At the cliff's edge the most eye-catching plant looked like a very bushy-topped palm, or maybe a yucca. However, it was one of the "bear grasses," NOLINA PARVIFLORA, and you can see it below:
Apparently this species grows much larger than our rock- ledge ones, and their trunks can branch. You can see a spectacular, branched-trunk one and read more about it at http://www.rarepalmseeds.com/pix/NolPar.shtml.
These trunked nolinas look so much like tree-yuccas, such as the Joshua Tree, that you wonder what's the difference.
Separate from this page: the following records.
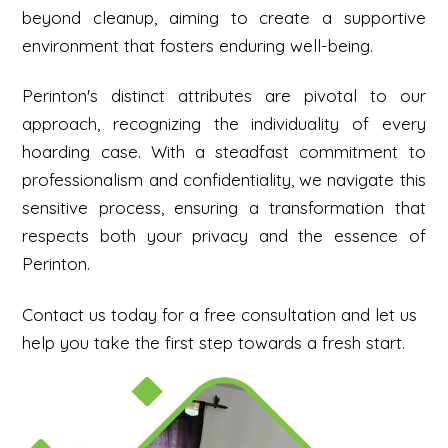
beyond cleanup, aiming to create a supportive
environment that fosters enduring well-being.
Perinton's distinct attributes are pivotal to our
approach, recognizing the individuality of every
hoarding case. With a steadfast commitment to
professionalism and confidentiality, we navigate this
sensitive process, ensuring a transformation that
respects both your privacy and the essence of
Perinton.
Contact us today for a free consultation and let us
help you take the first step towards a fresh start.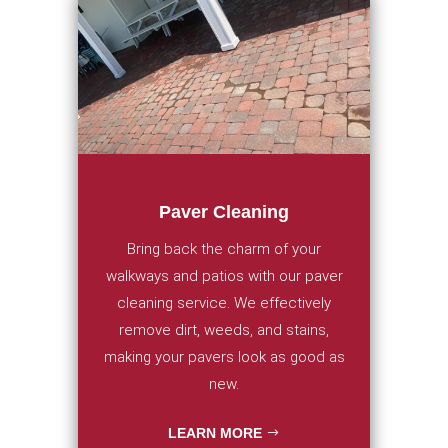
Paver Cleaning
Bring back the charm of your
walkways and patios with our paver
cleaning service. We effectively
remove dirt, weeds, and stains,
making your pavers look as good as
new.
LEARN MORE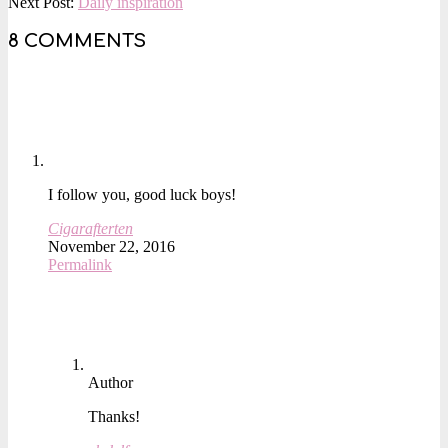
10-
Next Post:
Daily inspiration
29
8 COMMENTS
I follow you, good luck boys!
Cigarafterten
November 22, 2016
Permalink
Author
Thanks!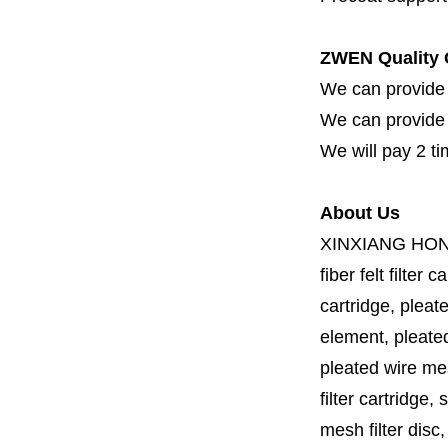
ZWEN Quality 
We can provide 
We can provide fi
We will pay 2 ti
About Us
XINXIANG HO
fiber felt filter 
cartridge, pleate
element, pleated 
pleated wire mesh
filter cartridge, 
mesh filter disc,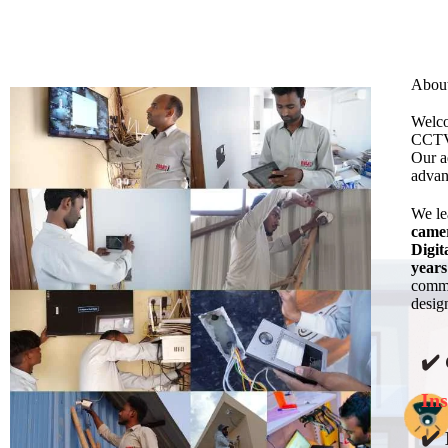
Abou
Welco
CCTV 
Our a
advan
We l
came
Digit
years
commi
design
✔️
Ins
✔️ 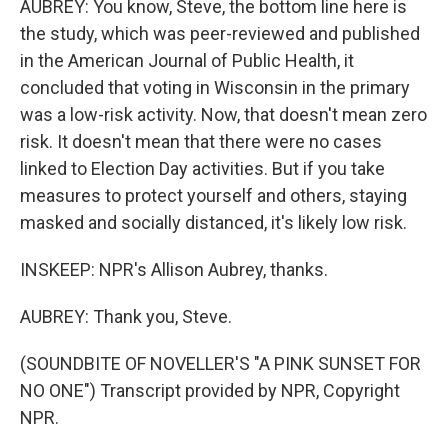
AUBREY: You know, Steve, the bottom line here is
the study, which was peer-reviewed and published
in the American Journal of Public Health, it
concluded that voting in Wisconsin in the primary
was a low-risk activity. Now, that doesn't mean zero
risk. It doesn't mean that there were no cases
linked to Election Day activities. But if you take
measures to protect yourself and others, staying
masked and socially distanced, it's likely low risk.
INSKEEP: NPR's Allison Aubrey, thanks.
AUBREY: Thank you, Steve.
(SOUNDBITE OF NOVELLER'S "A PINK SUNSET FOR
NO ONE") Transcript provided by NPR, Copyright
NPR.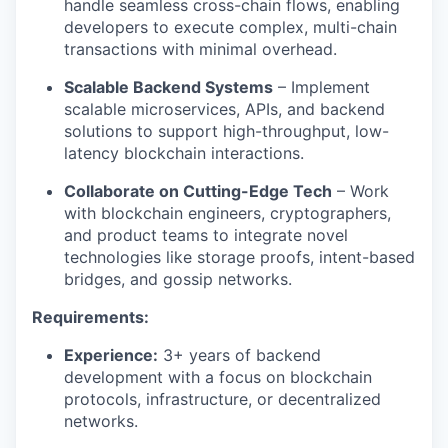
handle seamless cross-chain flows, enabling
developers to execute complex, multi-chain
transactions with minimal overhead.
Scalable Backend Systems
– Implement
scalable microservices, APIs, and backend
solutions to support high-throughput, low-
latency blockchain interactions.
Collaborate on Cutting-Edge Tech
– Work
with blockchain engineers, cryptographers,
and product teams to integrate novel
technologies like storage proofs, intent-based
bridges, and gossip networks.
Requirements:
Experience:
3+ years of backend
development with a focus on blockchain
protocols, infrastructure, or decentralized
networks.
When they're flowering, the differences are great. Yuccas produce fairly large, white flowers while nolina blossoms are much smaller. Also, unlike most agaves and yuccas, nolinas are dioecious -- producing male flowers on one plant and female flowers on another. You can get a good introduction, with pictures, to the world of nolinas and their close relatives at http://www.succulent-plant.com/nolina.html.
That page's taxonomy is a little out of date. Genetic sequencing now places nolinas into a newly constituted family, the Ruscaceae, or Lily-of-the-valley Family. In fact, once you think about it, individual nolina flowers do look a lot like Lily-of-the-valley flowers, though the plant bodies, at least at first glance, are completely dissimilar. This is another example of flowers reflecting much better than plant bodies a plant's genetic relationships.